Requirement
Return the data below exactly, but only from the line containing "Arrangemang" through the line containing "barn födda -17,-18 och -19.", with both of those lines included.

Data to examine
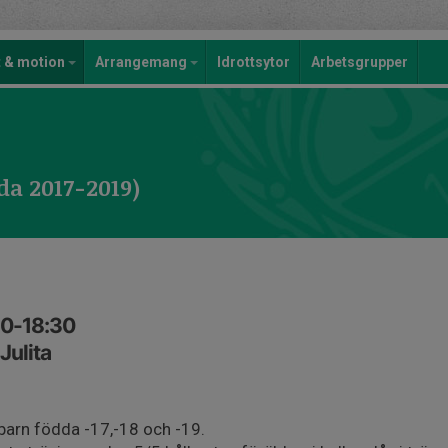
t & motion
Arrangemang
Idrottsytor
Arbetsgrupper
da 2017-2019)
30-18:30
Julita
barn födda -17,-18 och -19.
* * *
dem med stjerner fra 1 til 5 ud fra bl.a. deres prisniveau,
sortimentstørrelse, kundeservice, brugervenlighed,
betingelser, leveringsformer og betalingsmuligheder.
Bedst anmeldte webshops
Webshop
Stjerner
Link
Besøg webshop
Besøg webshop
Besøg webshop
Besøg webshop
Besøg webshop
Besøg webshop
...
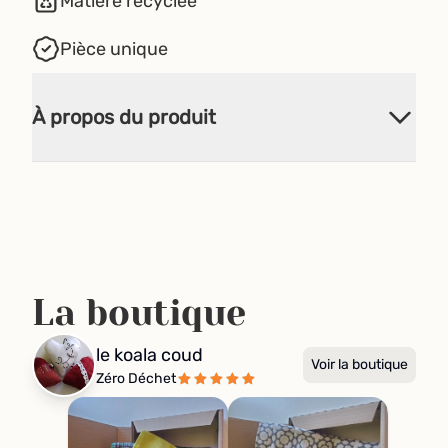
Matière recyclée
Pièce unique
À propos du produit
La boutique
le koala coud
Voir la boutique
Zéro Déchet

Reply
Arrangemang
Idrottsytor
Arbetsgrupper
da 2017-2019)
30-18:30
Julita
barn födda -17,-18 och -19.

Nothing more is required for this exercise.